The work reflects an emblematic example of Bloemen's landscape art, where it is possible to trace the salient points of his painting, such as the resplendent horizons with the changing plays of light and shadow, the hills kissed by an almost fairytale-like pastel brightness, the green intense vegetation and the typical touches of light cadenced between the branches of the trees, as well as the plateaus and hills in the background, imbued with light.

The artist was a skilled master in describing the Roman countryside with a purely idyllic sensitivity, permeated by suggestions oscillating between mythology and reality, and with an atmosphere that recalls the myth of Arcadia.

The structure of the composition, dotted with the numerous villages arranged in the different perspective levels, recalls the Lazio districts between Orvieto and Orte, recalling the Tivoli area, one of the favorite locations during the Grand Tour, crossed by the Aniene river, on whose banks we see some figures of fishermen.

Of Flemish origins, Van Bloemen learned the art of drawing in his homeland, initially studying with Anton Goubau.
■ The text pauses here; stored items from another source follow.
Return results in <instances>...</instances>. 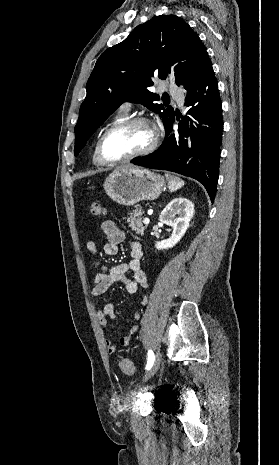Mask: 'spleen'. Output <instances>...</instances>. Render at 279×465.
I'll use <instances>...</instances> for the list:
<instances>
[{
  "label": "spleen",
  "instance_id": "obj_1",
  "mask_svg": "<svg viewBox=\"0 0 279 465\" xmlns=\"http://www.w3.org/2000/svg\"><path fill=\"white\" fill-rule=\"evenodd\" d=\"M165 176L168 181V187L172 192L178 190L184 185V181L179 177L170 174H165Z\"/></svg>",
  "mask_w": 279,
  "mask_h": 465
}]
</instances>
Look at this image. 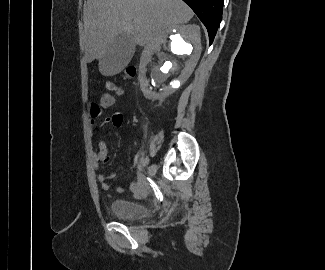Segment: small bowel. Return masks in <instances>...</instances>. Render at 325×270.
I'll return each mask as SVG.
<instances>
[{
  "label": "small bowel",
  "mask_w": 325,
  "mask_h": 270,
  "mask_svg": "<svg viewBox=\"0 0 325 270\" xmlns=\"http://www.w3.org/2000/svg\"><path fill=\"white\" fill-rule=\"evenodd\" d=\"M114 103H100L93 102L90 105V115L91 121L90 125L94 128L97 125L96 119L102 115V110L108 107H111ZM123 122V114L119 111L112 113L110 116L106 117L103 121L104 126L110 127H119ZM94 160L96 167L99 164H105L109 160L108 156V148L107 144L104 140L98 141V150L94 153ZM115 178V173H102L97 176L99 183L101 184V188L105 191L110 189V185L108 183L109 180ZM129 189L131 193L137 198H145L149 194V189L143 182L142 177H138L136 181L130 183ZM116 191L118 193L124 192L123 186H117Z\"/></svg>",
  "instance_id": "obj_1"
}]
</instances>
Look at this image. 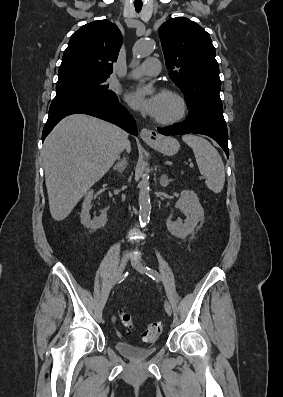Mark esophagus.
Wrapping results in <instances>:
<instances>
[{
	"label": "esophagus",
	"instance_id": "34e87169",
	"mask_svg": "<svg viewBox=\"0 0 283 397\" xmlns=\"http://www.w3.org/2000/svg\"><path fill=\"white\" fill-rule=\"evenodd\" d=\"M140 137L145 141V142H155L158 139V133L155 130H149L147 128H143L140 131Z\"/></svg>",
	"mask_w": 283,
	"mask_h": 397
}]
</instances>
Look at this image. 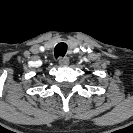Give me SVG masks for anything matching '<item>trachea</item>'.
Here are the masks:
<instances>
[{"mask_svg": "<svg viewBox=\"0 0 133 133\" xmlns=\"http://www.w3.org/2000/svg\"><path fill=\"white\" fill-rule=\"evenodd\" d=\"M67 51V44L66 43H59L56 45L54 49L55 57H63L66 54Z\"/></svg>", "mask_w": 133, "mask_h": 133, "instance_id": "1", "label": "trachea"}]
</instances>
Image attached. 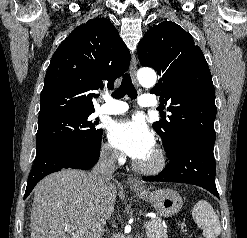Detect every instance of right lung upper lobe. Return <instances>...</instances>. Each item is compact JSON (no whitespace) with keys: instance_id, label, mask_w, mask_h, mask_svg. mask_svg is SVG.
I'll use <instances>...</instances> for the list:
<instances>
[{"instance_id":"1","label":"right lung upper lobe","mask_w":247,"mask_h":238,"mask_svg":"<svg viewBox=\"0 0 247 238\" xmlns=\"http://www.w3.org/2000/svg\"><path fill=\"white\" fill-rule=\"evenodd\" d=\"M131 55L114 25L95 18L75 28L59 45L46 72L39 122L94 112L93 90L113 88Z\"/></svg>"}]
</instances>
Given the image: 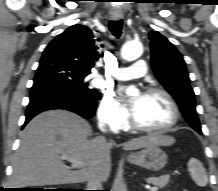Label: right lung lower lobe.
Returning <instances> with one entry per match:
<instances>
[{"label":"right lung lower lobe","instance_id":"right-lung-lower-lobe-1","mask_svg":"<svg viewBox=\"0 0 218 191\" xmlns=\"http://www.w3.org/2000/svg\"><path fill=\"white\" fill-rule=\"evenodd\" d=\"M98 98V96L87 97L75 93L57 83H34L30 93V102L27 106L24 125L37 114L53 109L68 110L89 119L95 114Z\"/></svg>","mask_w":218,"mask_h":191}]
</instances>
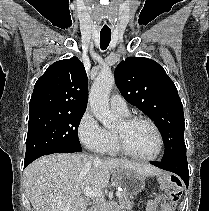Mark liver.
Segmentation results:
<instances>
[{"instance_id":"1","label":"liver","mask_w":209,"mask_h":211,"mask_svg":"<svg viewBox=\"0 0 209 211\" xmlns=\"http://www.w3.org/2000/svg\"><path fill=\"white\" fill-rule=\"evenodd\" d=\"M131 170L142 178L161 174L150 165L86 154L57 153L33 161L24 171L27 196L34 211H87L85 188H105L111 173L117 178L122 170Z\"/></svg>"}]
</instances>
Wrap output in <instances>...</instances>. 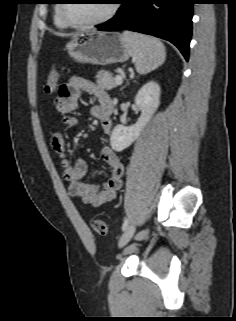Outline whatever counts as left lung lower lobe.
<instances>
[{"instance_id": "0a47b994", "label": "left lung lower lobe", "mask_w": 236, "mask_h": 321, "mask_svg": "<svg viewBox=\"0 0 236 321\" xmlns=\"http://www.w3.org/2000/svg\"><path fill=\"white\" fill-rule=\"evenodd\" d=\"M117 14L102 25V31L130 30L173 43L189 58L194 0H119Z\"/></svg>"}]
</instances>
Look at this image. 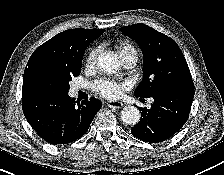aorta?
<instances>
[{
    "label": "aorta",
    "instance_id": "762f6f07",
    "mask_svg": "<svg viewBox=\"0 0 224 175\" xmlns=\"http://www.w3.org/2000/svg\"><path fill=\"white\" fill-rule=\"evenodd\" d=\"M98 67L104 73H115L120 68V61L112 52H105L98 58ZM141 117L140 111L135 106H125L121 111V120L129 125H135Z\"/></svg>",
    "mask_w": 224,
    "mask_h": 175
}]
</instances>
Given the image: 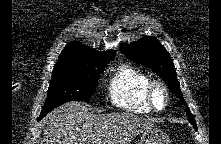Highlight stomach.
I'll use <instances>...</instances> for the list:
<instances>
[{"label": "stomach", "instance_id": "obj_1", "mask_svg": "<svg viewBox=\"0 0 221 144\" xmlns=\"http://www.w3.org/2000/svg\"><path fill=\"white\" fill-rule=\"evenodd\" d=\"M138 144H170V139L162 130L153 128L142 133Z\"/></svg>", "mask_w": 221, "mask_h": 144}]
</instances>
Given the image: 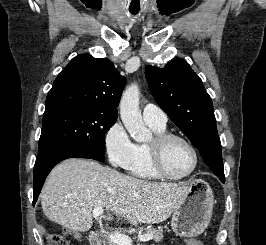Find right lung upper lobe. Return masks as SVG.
<instances>
[{
    "label": "right lung upper lobe",
    "mask_w": 266,
    "mask_h": 245,
    "mask_svg": "<svg viewBox=\"0 0 266 245\" xmlns=\"http://www.w3.org/2000/svg\"><path fill=\"white\" fill-rule=\"evenodd\" d=\"M126 79L106 58L80 54L57 76L49 91L44 117L76 108H92L118 115Z\"/></svg>",
    "instance_id": "cb5924a9"
}]
</instances>
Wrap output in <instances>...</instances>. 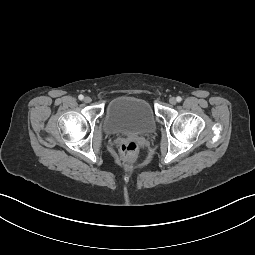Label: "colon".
<instances>
[{
	"instance_id": "5ec220e1",
	"label": "colon",
	"mask_w": 255,
	"mask_h": 255,
	"mask_svg": "<svg viewBox=\"0 0 255 255\" xmlns=\"http://www.w3.org/2000/svg\"><path fill=\"white\" fill-rule=\"evenodd\" d=\"M140 143L137 140H124L120 144V154L124 161L133 162L139 152Z\"/></svg>"
}]
</instances>
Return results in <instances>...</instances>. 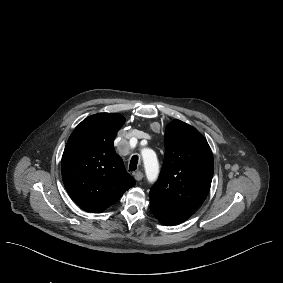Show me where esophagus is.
Returning a JSON list of instances; mask_svg holds the SVG:
<instances>
[{"label":"esophagus","instance_id":"esophagus-1","mask_svg":"<svg viewBox=\"0 0 283 283\" xmlns=\"http://www.w3.org/2000/svg\"><path fill=\"white\" fill-rule=\"evenodd\" d=\"M144 177L143 173L141 171H137L135 174H134V178L137 180V181H140L142 180V178Z\"/></svg>","mask_w":283,"mask_h":283}]
</instances>
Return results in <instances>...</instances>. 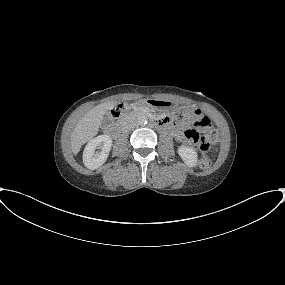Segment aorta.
<instances>
[{
	"mask_svg": "<svg viewBox=\"0 0 285 285\" xmlns=\"http://www.w3.org/2000/svg\"><path fill=\"white\" fill-rule=\"evenodd\" d=\"M137 122H138L140 125L146 124V123H147V117L144 116V115H141V116L138 117Z\"/></svg>",
	"mask_w": 285,
	"mask_h": 285,
	"instance_id": "762f6f07",
	"label": "aorta"
}]
</instances>
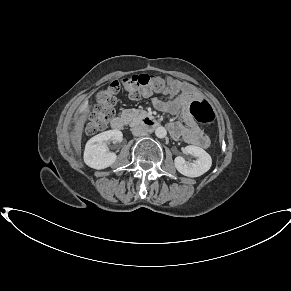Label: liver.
I'll list each match as a JSON object with an SVG mask.
<instances>
[{
	"label": "liver",
	"instance_id": "liver-1",
	"mask_svg": "<svg viewBox=\"0 0 291 291\" xmlns=\"http://www.w3.org/2000/svg\"><path fill=\"white\" fill-rule=\"evenodd\" d=\"M89 109V102L85 101L80 107H79V114L87 113Z\"/></svg>",
	"mask_w": 291,
	"mask_h": 291
}]
</instances>
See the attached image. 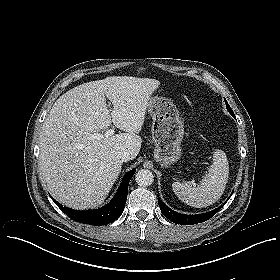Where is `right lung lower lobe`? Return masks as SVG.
Listing matches in <instances>:
<instances>
[{
  "label": "right lung lower lobe",
  "mask_w": 280,
  "mask_h": 280,
  "mask_svg": "<svg viewBox=\"0 0 280 280\" xmlns=\"http://www.w3.org/2000/svg\"><path fill=\"white\" fill-rule=\"evenodd\" d=\"M136 169L127 172L123 178L118 191L112 200L105 206L87 211H79L67 208L57 202L55 204L72 220L91 225H105L115 221L123 212L126 204L129 181L134 175Z\"/></svg>",
  "instance_id": "obj_1"
}]
</instances>
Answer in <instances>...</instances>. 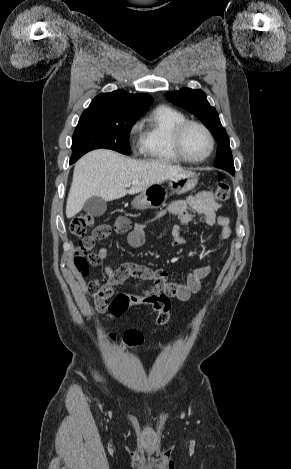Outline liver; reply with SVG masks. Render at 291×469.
Returning <instances> with one entry per match:
<instances>
[{"label": "liver", "instance_id": "obj_1", "mask_svg": "<svg viewBox=\"0 0 291 469\" xmlns=\"http://www.w3.org/2000/svg\"><path fill=\"white\" fill-rule=\"evenodd\" d=\"M184 170L158 161L128 158L107 149H97L84 155L75 165L66 204V216L78 214L92 196L112 201L126 194H136L149 186L170 179ZM133 183L127 190L126 185Z\"/></svg>", "mask_w": 291, "mask_h": 469}]
</instances>
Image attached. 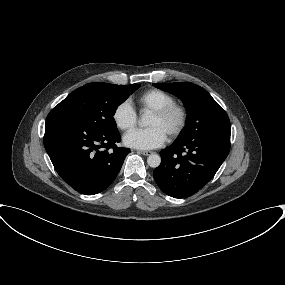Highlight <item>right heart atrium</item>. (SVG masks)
Returning a JSON list of instances; mask_svg holds the SVG:
<instances>
[{
  "label": "right heart atrium",
  "mask_w": 285,
  "mask_h": 285,
  "mask_svg": "<svg viewBox=\"0 0 285 285\" xmlns=\"http://www.w3.org/2000/svg\"><path fill=\"white\" fill-rule=\"evenodd\" d=\"M115 125L123 131L131 130L137 123V114L128 101L120 102L113 111Z\"/></svg>",
  "instance_id": "1"
}]
</instances>
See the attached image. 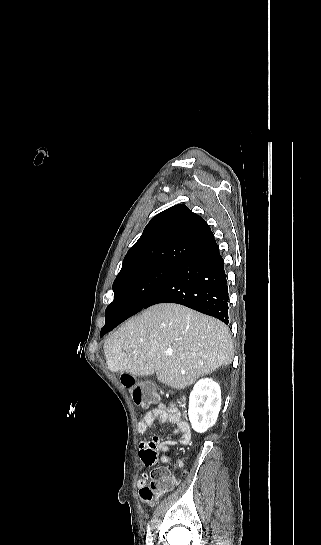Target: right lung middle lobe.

After a documented stay in Paris between 1682 and 1684, he moved to Italy with his brother Pieter (also a painter, known by the nickname of "Standard"), passing from Turin to Rome, the city where he resided permanently. except for a short trip to southern Italy.

After a debut entirely oriented towards the execution of markedly Dughettian landscapes, in Rome at the end of the seventeenth century he acquired an extraordinary reputation as a landscape painter, earning the nickname of "Horizon". Its bright, bright colors, sometimes tending to pastel tones, gradually ousted the hegemony of brown tones and dark backgrounds typical of its famous predecessor Dughet.

There are also the stylistic suggestions that he had borrowed from fellow painters such as Claude Lorrain and Jacob de Heusch, without forgetting Andrea Locatelli, his bitter rival in claiming the role of the greatest exponent of that genre in the city.

The painting is in excellent condition, perfectly restored, accompanied by a beautiful golden frame.



The work, like all our objects, is sold with a certificate of photographic authenticity in accordance with the law.